SEE JUST how much dung the Joker can stir up?

With one “simple” image, one of the greatest villains the comics have ever known has managed even to turn some Batgirl fans against one another.

The Joker, man. He kills us.

Threats of violence? Check. (Against some critics of the Batgirl #41 variant cover revealed last week.)

Sowing a sense of discord among those in authority? Check. (As a Batgirl writer tweets that he would not have approved of that cover.)

The ability to introduce a little Joker Juice of chaos? Check. (As DC’s press release seems to raise another cloud of confusion around the words “threats” and “harassment.”)

All this for a striking, artfully haunting, museum-worthy cover … that clearly should never have hit the door.

Even its artist, the gifted Rafael Albuquerque, now says so. (“I’m incredibly pleased that DC Comics is listening to my concerns and will not be publishing the cover art in June as previously announced,” he said in a statement published on CBR.)

Even the title’s co-writer, the talented Cameron Stewart, says so:

It’s not that the cover isn’t a stunner. It’s that it plainly doesn’t fit DC’s current tone for Batgirl. Here is what Stewart told The Post’s Comic Riffs last fall about this new, bright-as-bubblegum Brooklyn hipster of a Barbara/Batgirl:

“The darkness and the rain and the gritted teeth and the blood — it works for Batman but, we feel, not so much for Batgirl,” Stewart said, nodding to the fact this is not your father’s readership. “Even though she’s a part of the Bat-family and she’s wearing the costume and the cape and the ears, it’s nice to have something that’s not quite so dark that stands as a nice contrast to the Batman character.”

So holy Bill Finger, Batman! Just what happened here? Well, if you’re just catching up, DC has canceled its Batgirl variant cover by Brazil-based artist Albuquerque, who was paying artful homage to Alan Moore and Brian Bolland’s “The Killing Joke” comic — a quarter-century visual call-back that re-raises debate over that 1988 book’s Batgirl victimization, violation and inferred sexual violence.

But what really happened here, from an editorial standpoint, is that DC is not only embracing its brighter Batgirl; the entertainment company is also celebrating the 75th anniversary since the late Jerry Robinson looked at a deck of cards and, according to lore, co-created the Clown Prince of Crime. (Side note: Robinson once told me he missed meeting Heath Ledger as the Joker by one day on the English soundstage. Even that seems like some cruel cosmic joke.)

What Albuquerque seemed to be doing with his variant was embracing the Joker’s sordid history, narrative warts and all. But now that Batgirl is as hip as Kevin Keller, and now that DC has fostered a significantly shifting Batgirl readership from her “Killing Joke” days, the publisher seemed to get its creative wires crossed.

For Comic Riffs, there are three particular takeaways here:

1. Even more people now realize what a powerful artist Albuquerque is.
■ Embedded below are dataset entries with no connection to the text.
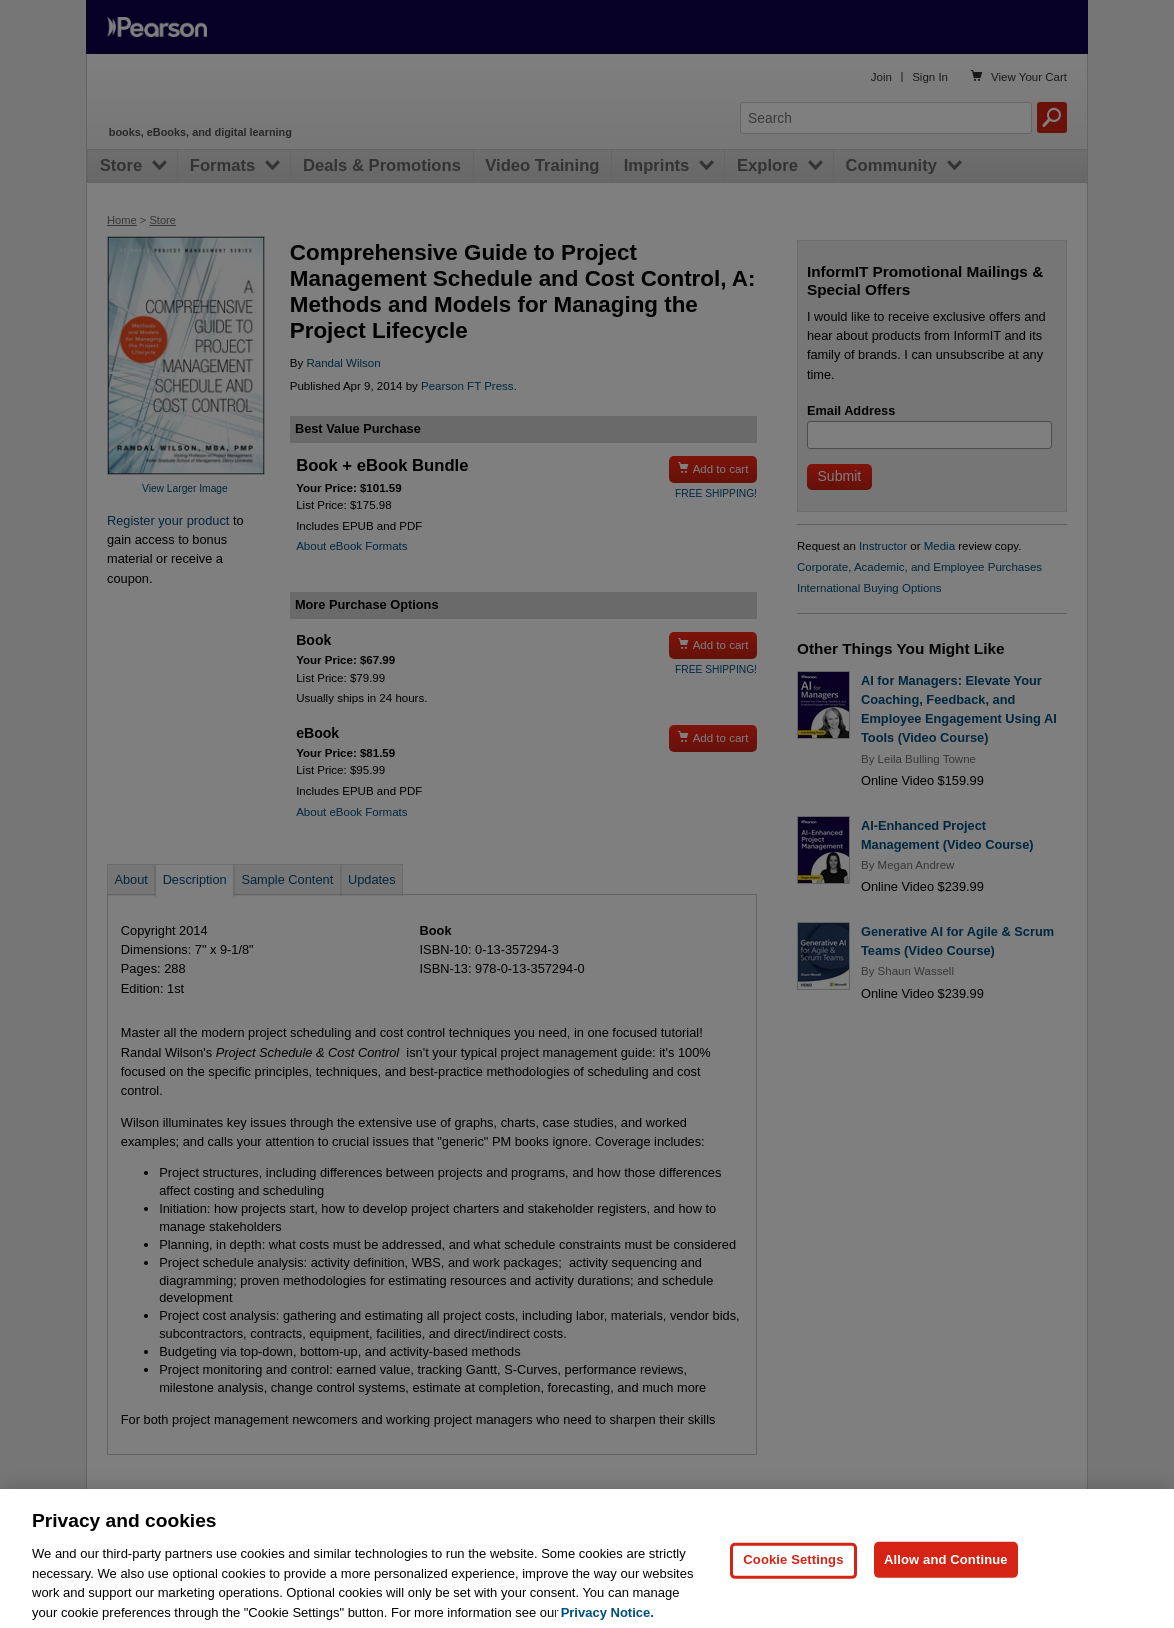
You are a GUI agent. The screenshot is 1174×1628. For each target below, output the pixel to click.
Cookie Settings (793, 1578)
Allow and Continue (946, 1578)
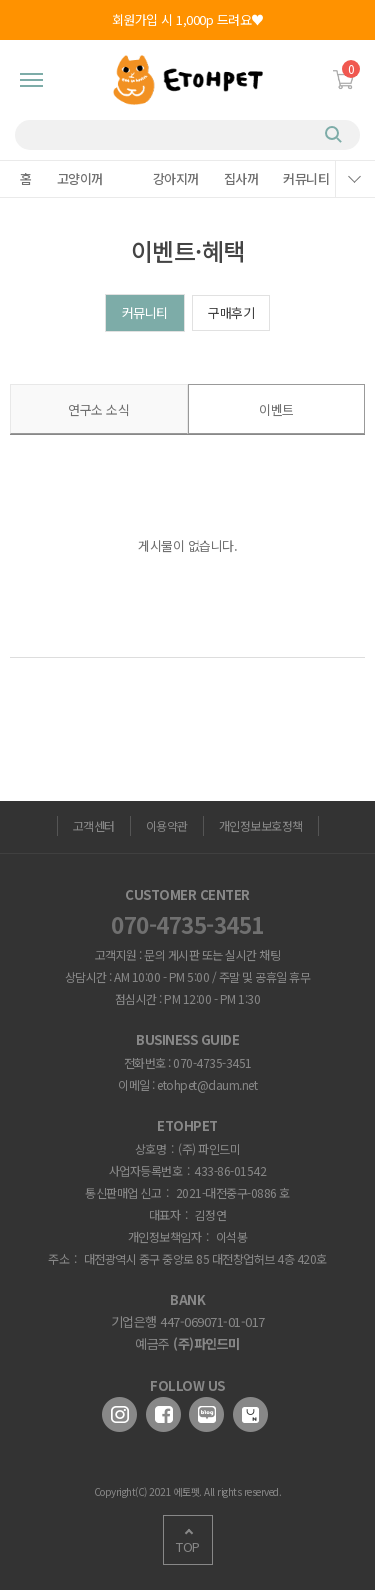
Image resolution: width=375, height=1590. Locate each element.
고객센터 (94, 825)
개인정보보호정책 (261, 825)
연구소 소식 (98, 409)
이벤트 (276, 409)
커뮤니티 (145, 312)
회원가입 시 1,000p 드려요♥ (188, 19)
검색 (335, 135)
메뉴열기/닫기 (355, 179)
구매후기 (231, 312)
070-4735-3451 (187, 924)
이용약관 (167, 825)
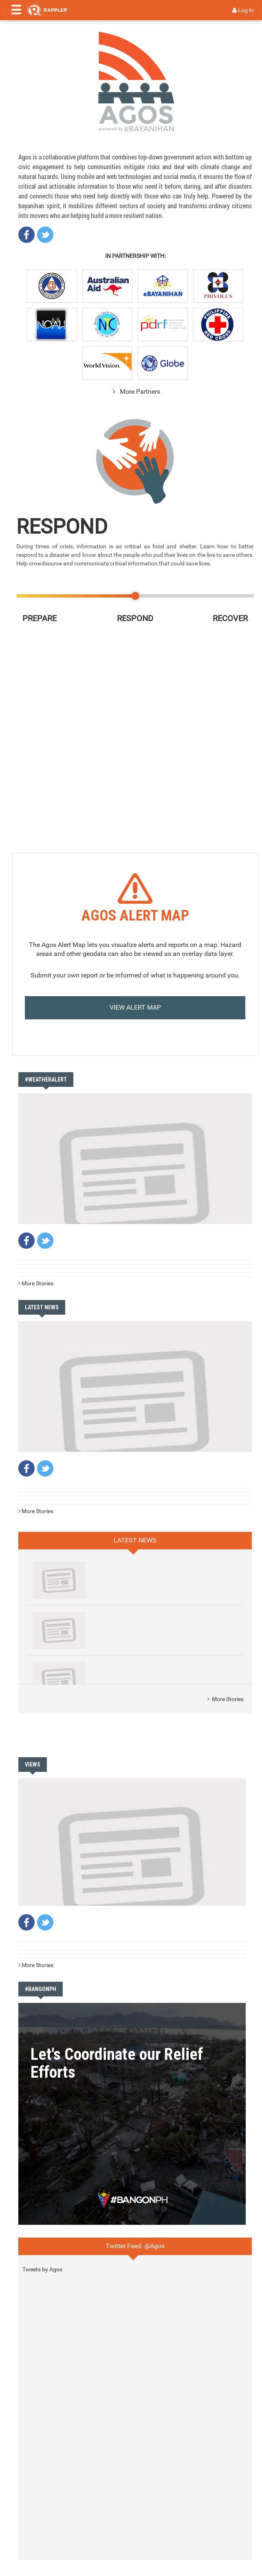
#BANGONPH (40, 1989)
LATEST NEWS (42, 1307)
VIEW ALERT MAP (135, 1007)
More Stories (35, 1283)
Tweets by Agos (42, 2269)
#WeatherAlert (46, 1079)
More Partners (135, 391)
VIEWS (32, 1764)
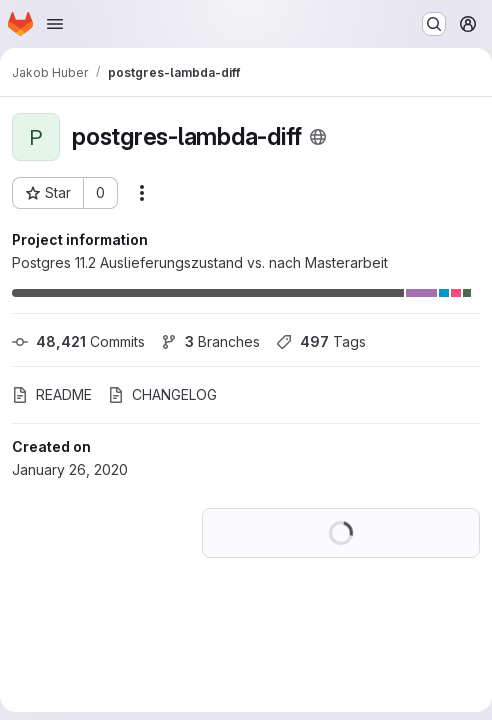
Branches (210, 341)
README (52, 394)
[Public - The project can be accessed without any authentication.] (318, 137)
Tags (321, 341)
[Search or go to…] (434, 24)
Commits (78, 341)
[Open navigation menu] (55, 24)
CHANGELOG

When I spoke with Scott Snyder in 2010 about his artistic collaborator in Albuquerque, the “American Vampire” creator raved. “Rafa” does vividly stylized violence, and you sense the fear in his wide-eyed terrorized victims. And have you gazed at his “Vampire” covers? Blood streaked or dripping across a pale, beautiful face is almost a house specialty with him. The man is King Crimson.

(In requesting that his variant art be canceled, Albuquerque even called it a “creepy cover.”)

2. Let the title’s keepers have a look-see.

Batgirl’s Stewart says he wouldn’t have let the Albuquerque variant into the public square. (Even as he rightly praises Rafa.) Now, just as in a newsroom, a comic publisher’s top editors need to retain final say, of course. But why not let the impassioned writers and artists on a title see the variant art before the covers go out? They might just have some insightful feedback before DC ends up with, say, blood on its Batgirl and egg on its face.

3. Desperately Seeking: One new editor?

After Albuquerque’s requested retraction, DC said in its somewhat muddled statement that “threats of violence and harassment are wrong and have no place in comics,” as well as society. So, does this mean DC’s entire gallery of rogues and bloody scoundrels will never try to intimidate through the threat of bodily harm? Or, if by “comics,” DC meant the comics community, from creators to fans — well, that, of course, is society.

The statement’s quirky wording also led to Albuquerque’s having to clarify that he himself had not been threatened over this:

Which meant Stewart had to help do Mission Clarification, too:

Perhaps the title’s creators can start sneak-peeking those press statements in advance, too.